We recently lost our 13 year old Havanese to Heart and Kidney Failure. It was/is very sad and I miss him terribly. I am really missing the companionship so am thinking ahead to another puppy in the next year.

I've found a couple of breeders around here, and visited one in the home and thought she was pretty nice and the dogs are definitely raised in a loving environment. 

However, I don't know anyone who bought any dogs from her. I just want to be sure I check out all options.

We bought our first Havanese from Prairiewind when we lived out west. However, I'd like to avoid flying to get a puppy. If I lived near her, we'd definitely go back. 

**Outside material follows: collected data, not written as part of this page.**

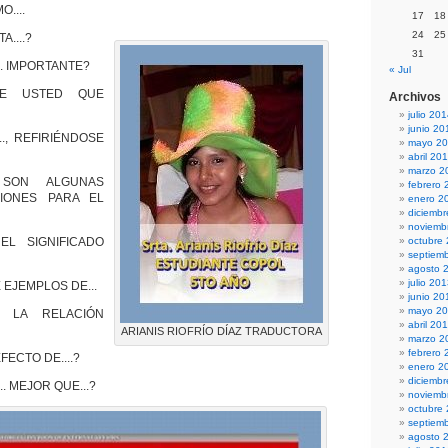
....
17
18
24
25
A....?
31
.. IMPORTANTE?
« Jul
EE USTED QUE
Archivos
julio 20
junio 20
.., REFIRIÉNDOSE
mayo 2
abril 20
marzo 2
 SON ALGUNAS
febrero 
CIONES PARA EL
enero 2
diciemb
noviemb
EL SIGNIFICADO
octubre
septiem
agosto 
julio 20
 EJEMPLOS DE...
junio 20
mayo 2
 LA RELACIÓN
abril 20
ARIANIS RIOFRÍO DÍAZ TRADUCTORA
marzo 2
febrero 
FECTO DE....?
enero 2
diciemb
. MEJOR QUE...?
noviemb
octubre
septiem
agosto 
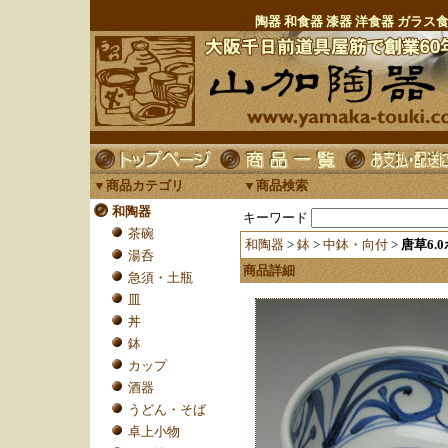
陶器 和食器 漆器 洋食器 ガラ
▼商品カテゴリ
▼商品検索
和陶器
キーワード
茶碗
和陶器
>
鉢
>
中鉢・向付
>
唐草6.
湯呑
商品詳細
急須・土瓶
皿
丼
鉢
カップ
酒器
うどん・そば
卓上小物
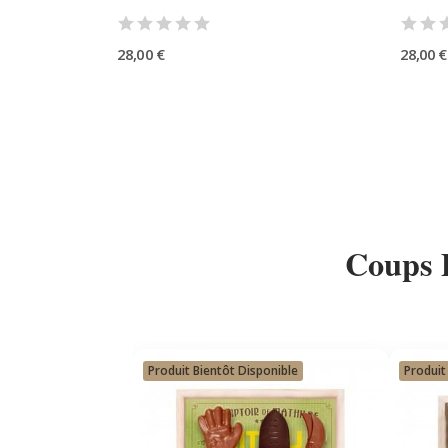
28,00 €
28,00 €
Coups
Produit Bientôt Disponible
Produit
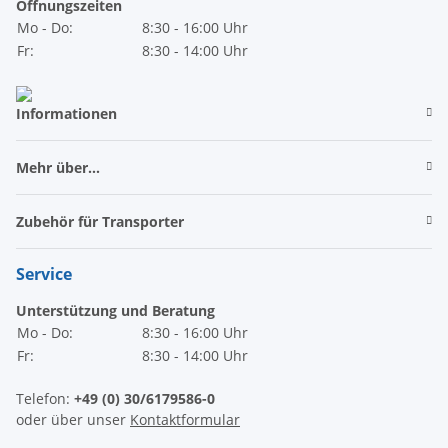
Öffnungszeiten
Mo - Do:
8:30 - 16:00 Uhr
Fr:
8:30 - 14:00 Uhr
Informationen
Mehr über...
Zubehör für Transporter
Service
Unterstützung und Beratung
Mo - Do:
8:30 - 16:00 Uhr
Fr:
8:30 - 14:00 Uhr
Telefon:
+49 (0) 30/6179586-0
oder über unser
Kontaktformular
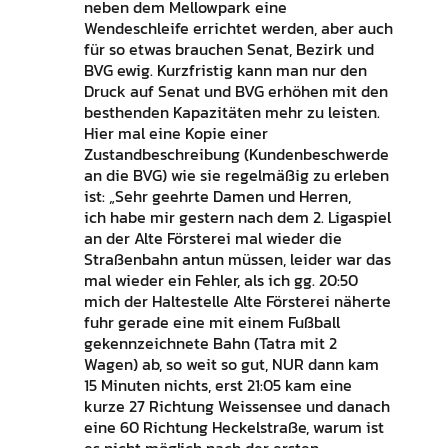
neben dem Mellowpark eine
Wendeschleife errichtet werden, aber auch
für so etwas brauchen Senat, Bezirk und
BVG ewig. Kurzfristig kann man nur den
Druck auf Senat und BVG erhöhen mit den
besthenden Kapazitäten mehr zu leisten.
Hier mal eine Kopie einer
Zustandbeschreibung (Kundenbeschwerde
an die BVG) wie sie regelmäßig zu erleben
ist: „Sehr geehrte Damen und Herren,
ich habe mir gestern nach dem 2. Ligaspiel
an der Alte Försterei mal wieder die
Straßenbahn antun müssen, leider war das
mal wieder ein Fehler, als ich gg. 20:50
mich der Haltestelle Alte Försterei näherte
fuhr gerade eine mit einem Fußball
gekennzeichnete Bahn (Tatra mit 2
Wagen) ab, so weit so gut, NUR dann kam
15 Minuten nichts, erst 21:05 kam eine
kurze 27 Richtung Weissensee und danach
eine 60 Richtung Heckelstraße, warum ist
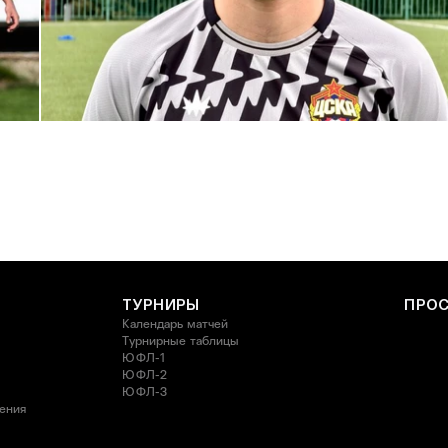
С возвращением в родной клуб, Антон Александрович!
27 ИЮЛЯ 2026 14:40
ТУРНИРЫ
ПРО
Календарь матчей
Турнирные таблицы
ЮФЛ-1
ЮФЛ-2
ЮФЛ-3
ления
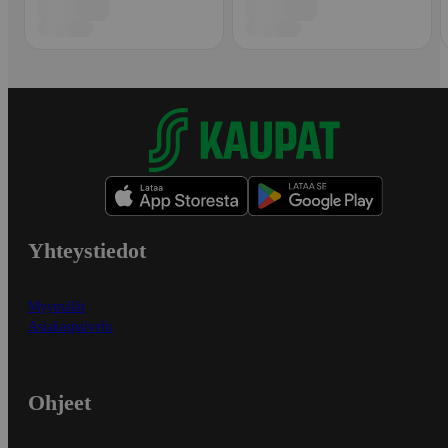
Yhteystiedot
Myymälät
Asiakaspalvelu
Ohjeet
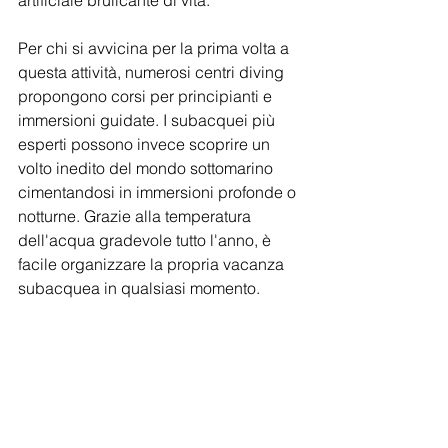
artificiale brulicante di vita.
Per chi si avvicina per la prima volta a 
questa attività, numerosi centri diving 
propongono corsi per principianti e 
immersioni guidate. I subacquei più 
esperti possono invece scoprire un 
volto inedito del mondo sottomarino 
cimentandosi in immersioni profonde o 
notturne. Grazie alla temperatura 
dell'acqua gradevole tutto l'anno, è 
facile organizzare la propria vacanza 
subacquea in qualsiasi momento.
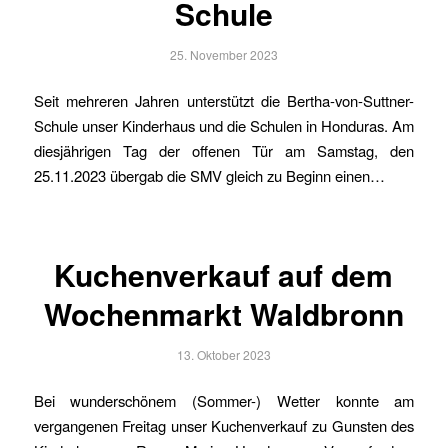
Schule
25. November 2023
Seit mehreren Jahren unterstützt die Bertha-von-Suttner-
Schule unser Kinderhaus und die Schulen in Honduras. Am
diesjährigen Tag der offenen Tür am Samstag, den
25.11.2023 übergab die SMV gleich zu Beginn einen…
Kuchenverkauf auf dem
Wochenmarkt Waldbronn
13. Oktober 2023
Bei wunderschönem (Sommer-) Wetter konnte am
vergangenen Freitag unser Kuchenverkauf zu Gunsten des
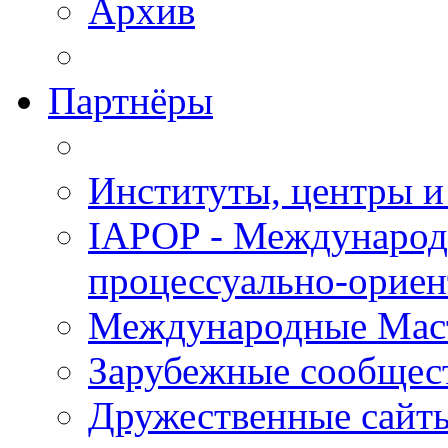
Архив
Партнёры
Институты, центры и
IAPOP - Международ
процессуально-орие
Международные Мас
Зарубежные сообщес
Дружественные сайт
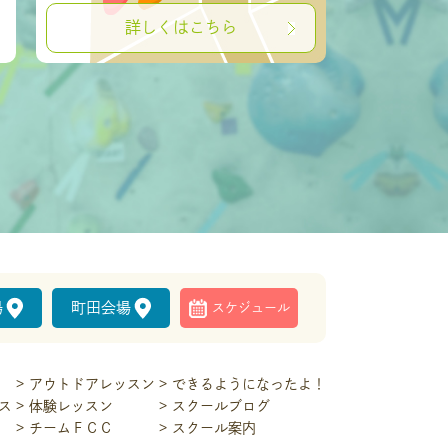
詳しくはこちら
場
町田会場
スケジュール
アウトドアレッスン
できるようになったよ！
ス
体験レッスン
スクールブログ
チームＦＣＣ
スクール案内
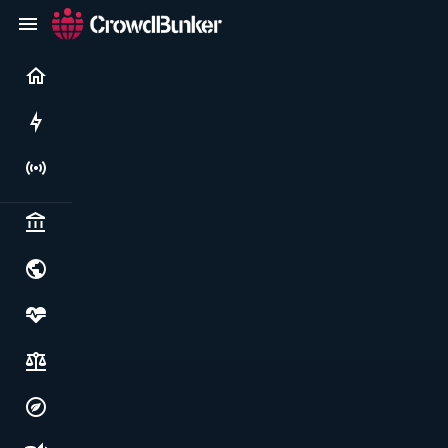
Current
Rushes
Live
Politics & institutions
World & geopolitics
Health, food & wellbeing
Society, justice & freedoms
Economy, environment & technology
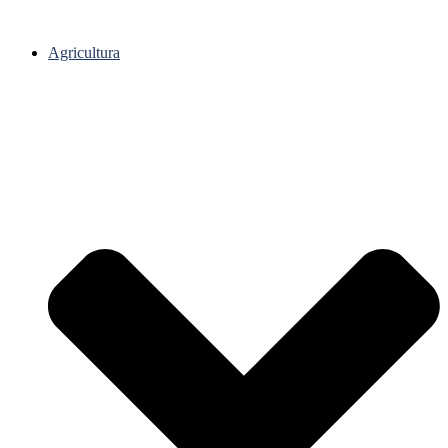
Agricultura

I'm looking for any recommendations for breeders closer to our area here, to be sure I check them all out.


----------



## krandall (Jun 11, 2009)

MPSimecek said:


> Hello..
> 
> We recently lost our 13 year old Havanese to Heart and Kidney Failure. It was/is very sad and I miss him terribly. I am really missing the companionship so am thinking ahead to another puppy in the next year.
> 
> ...


It's not something I would be comfortable doing, but there are several forum members with Prairiwind dogs, who had the puppy flown to them. So I know Prairiwind will ship, and other people have been happy with doing that.


----------



## TilliesMom (Sep 30, 2010)

or you could get a Prariewind hav and go pick he/she UP?


----------



## Ltartof (Sep 17, 2018)

We got our guy from a small breeder in Elmhurst Illinois, if you have not already found someone. PM me.


----------



## krandall (Jun 11, 2009)

This is a post from 2013.


----------